O ponto seguinte preconiza que “o uso de corticoides e anticoagulantes devem ser reservados exclusivamente para pacientes hospitalizados e que precisem de oxigênio suplementar, não devendo ser prescritos na COVID leve, conforme diversas diretrizes científicas nacionais e internacionais”.
A Associação Brasileira de Cirurgia Pediátrica (CIPE), por exemplo, emitiu nota esclarecendo os motivos de ter retirado a assinatura do documento da AMB.
“Discordamos dos seguintes itens, por gerarem polêmica, não serem uma unanimidade entre nossos associados e irem de encontro à autonomia do médico. Item 7: vai politizar a discussão sem necessidade; item 8: também é polêmico. Muitos profissionais qualificados prescrevem corticoide e anticoagulante em pacientes ambulatoriais, que entram na fase 2, com quadro moderado, que, se bem monitorados, não necessitam de internamento”, diz trecho da publicação. “Se forem revisados estes dois itens, os demais consideramos adequados”, conclui.
A reportagem procurou o Conselho Regional de Medicina do Ceará (Cremec), cobrando posicionamento da entidade a respeito de questões como “tratamento precoce” e medidas de isolamento.
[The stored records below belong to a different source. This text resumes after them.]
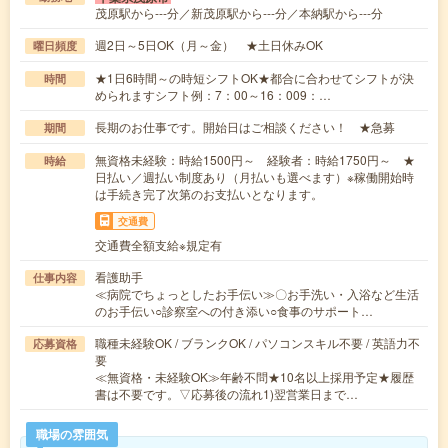
茂原駅から---分／新茂原駅から---分／本納駅から---分
週2日～5日OK（月～金） ★土日休みOK
曜日頻度
★1日6時間～の時短シフトOK★都合に合わせてシフトが決
時間
められますシフト例：7：00～16：009：…
長期のお仕事です。開始日はご相談ください！ ★急募
期間
無資格未経験：時給1500円～ 経験者：時給1750円～ ★
時給
日払い／週払い制度あり（月払いも選べます）※稼働開始時
は手続き完了次第のお支払いとなります。
交通費
交通費全額支給※規定有
看護助手
仕事内容
≪病院でちょっとしたお手伝い≫〇お手洗い・入浴など生活
のお手伝い○診察室への付き添い○食事のサポート…
職種未経験OK / ブランクOK / パソコンスキル不要 / 英語力不
応募資格
要
≪無資格・未経験OK≫年齢不問★10名以上採用予定★履歴
書は不要です。▽応募後の流れ1)翌営業日まで…
職場の雰囲気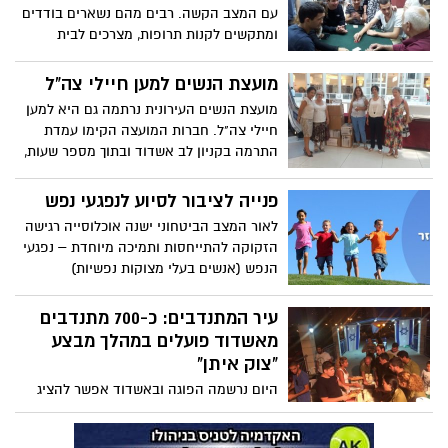
עם המצב הקשה. רבים מהם נשארים בודדים
ומתקשים לקנות תרופות, מצרכים לבית
ולהעביר את הזמן, בכדי לענות על הבעיה,
הקימה העירייה מערך התנדבות שיענה על
מועצת הנשים למען חיילי צה"ל
צרכי הקשישים, הצעירים מפגינים רוח
מועצת הנשים העירונית נרתמה גם היא למען
התנדבות יוצאת דופן וכולם יוצאים מחוייכים
חיילי צה"ל. חברות המועצה הקימו עמדת
התרמה בקניון לב אשדוד ובתוך מספר שעות,
מילאו ארגזים במוצרים שונים למען חיילי
צה"ל
פנייה לציבור לסיוע לנפגעי נפש
לאור המצב הביטחוני ישנה אוכלוסייה רגישה
הזקוקה להתייחסות ותמיכה מיוחדת – נפגעי
הנפש (אנשים בעלי מצוקות נפשיות)
המבקשת את עזרתכם
עיר המתנדבים: כ-700 מתנדבים
מאשדוד פועלים במהלך מבצע
"צוק איתן"
היום נרשמה הפוגה ובאשדוד אפשר להציג
נתוני ביניים לפעילות המחלקה להתנדבות.
כ-700 מתנדבים פעלו במוקדי פעילות מגוונים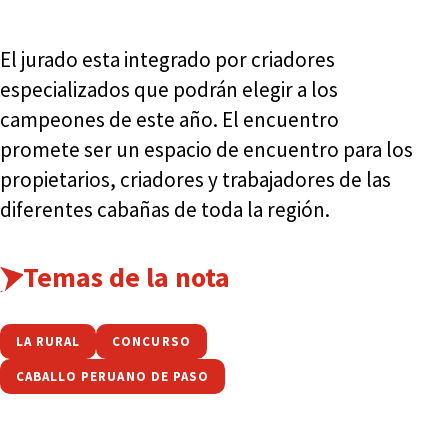
El jurado esta integrado por criadores
especializados que podrán elegir a los
campeones de este año. El encuentro
promete ser un espacio de encuentro para los
propietarios, criadores y trabajadores de las
diferentes cabañas de toda la región.
Temas de la nota
LA RURAL
CONCURSO
CABALLO PERUANO DE PASO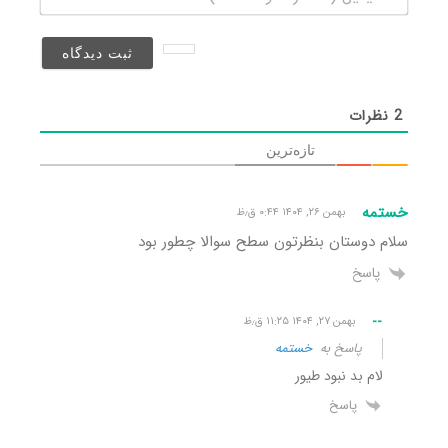
(منتشر
نخواهد
شد)*
2
نظرات
تازه‌ترین
خستمه
بهمن ۲۶, ۱۴۰۴ ۰:۴۴ ق٫ظ
سلام دوستان بنظرتون سطح سوالا چطور بود
پاسخ
--
بهمن ۲۷, ۱۴۰۴ ۱۱:۲۵ ق٫ظ
پاسخ به
خستمه
لام بد نبود طیور
پاسخ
O Cremec, no entanto, não se pronunciou.
“Omissão”
Doutora em Saúde Pública pela Fundação Oswaldo Cruz e professora da Universidade Federal do Rio de Janeiro (UFRJ), Ligia Bahia aponta “omissão” da entidade responsável por fiscalizar e normatizar a atividade médica no País.
“O CFM tem sido cúmplice e consentidor passivo de políticas propositalmente direcionadas a aumentar o número de mortes. A ideia que implicitamente defendem é a da imunidade de rebanho, um horror no plano ético e um absurdo em termos científicos. Nunca na história da humanidade houve essa conformidade com mortes que podem ser evitadas”, lamenta.
Segundo Ligia, a falta de planejamento e coordenação foi fundamental para chegarmos ao atual quadro. “O Brasil não fez lockdown, não usou testes massivamente; não está estimulando o uso de máscaras, especialmente de boa qualidade. Não organizou a rede de serviços e não planejou a aquisição de vacinas e a campanha de vacinação”, enumera.
“Além disso, esse clima de permanente plebiscito favorece o obscurecimento das mortes, da tragedia sanitária e humanitária”, pontua a professora.